Lab Life

My Experience as a T.A.: The Good, the Bad, and the Ugly

Marisa Sanders

Congratulations, you’ve been accepted to graduate school! Over the next few years, you’ll communicate with people from all walks of life and engage in exciting research experiences that will challenge you to think in ways you didn’t believe were possible. You’ll attend lavish conferences world­wide, compose publications about your work, and, depending on your university’s requirements and funding situation, serve as a teaching assistant (T.A.).

Perhaps, as an undergraduate, you had the privilege of interacting with a T.A. In my former life as a wide-eyed, college-aged chemistry major, I perceived teaching assistants as an enigmatic species that exuded a mixture of both astute­ness and creepiness. Indeed, T.A.s were essentially “classroom babysitters”—individuals who would instruct class while the professors were locked away in their offices composing grant proposals and brainstorming big ideas. From listening to others’ anecdotes, I came to regard T.A.-instructed lectures as agonizing experiences, mostly due to disorganized and incomprehensible PowerPoint presentations and problem set questions that alluded to the most outlandish scenarios. (Why would I ever buy a mole of pickles?). I can also recall tales of T.A.s’ seemingly flirtatious (or hopelessly awkward?) attempts at communication that always left my friends feeling baffled and uncomfortable. I was so overwrought from T.A. horror stories when I started graduate school three years ago that I swore to do everything in my power to redefine the T.A. archetype that I had grown to so deeply despise.
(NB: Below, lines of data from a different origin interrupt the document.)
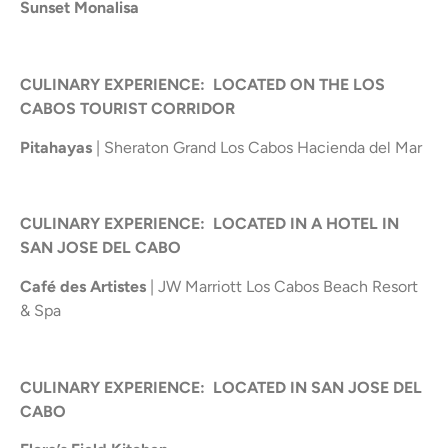
Sunset Monalisa
CULINARY EXPERIENCE: LOCATED ON THE LOS
CABOS TOURIST CORRIDOR
Pitahayas
| Sheraton Grand Los Cabos Hacienda del Mar
CULINARY EXPERIENCE: LOCATED IN A HOTEL IN
SAN JOSE DEL CABO
Café des Artistes
| JW Marriott Los Cabos Beach Resort
& Spa
CULINARY EXPERIENCE: LOCATED IN SAN JOSE DEL
CABO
But being on the other side of the classroom—serving as the T.A.—is a different experience. Whether you’re a well-seasoned T.A. or a prospective graduate student about to embark on your first semester of T.A.-ing, I encourage you to read my following scenarios and tips on how to not only survive in the role, but also grow from the experience. 

Your students should be the ones explaining their solutions to your problems. Your function is to clarify concepts and answer questions.

SCENARIO 1:

You’re alone in an auditorium filled with 200 undergraduates. You just hosted a review session for the first general chemis­try exam, which is in two days. You went over the solutions to the difficult pretest, and now the students are anxious. They’re out of their seats, shouting, demanding answers. You’re over­whelmed and want to make a run for it.

“Do we have to memorize ALL the polyatomic ions?” “What equations will be provided and which ones should I put on my equation sheet?” “Will chapter X be covered?” I’m sure we’re all familiar with these questions. We may even be guilty of having asked them at one point in our lives. How­ever, we must forget our past, pull ourselves together, and act like the mature, adult T.A.s that our P.I.s believe we are.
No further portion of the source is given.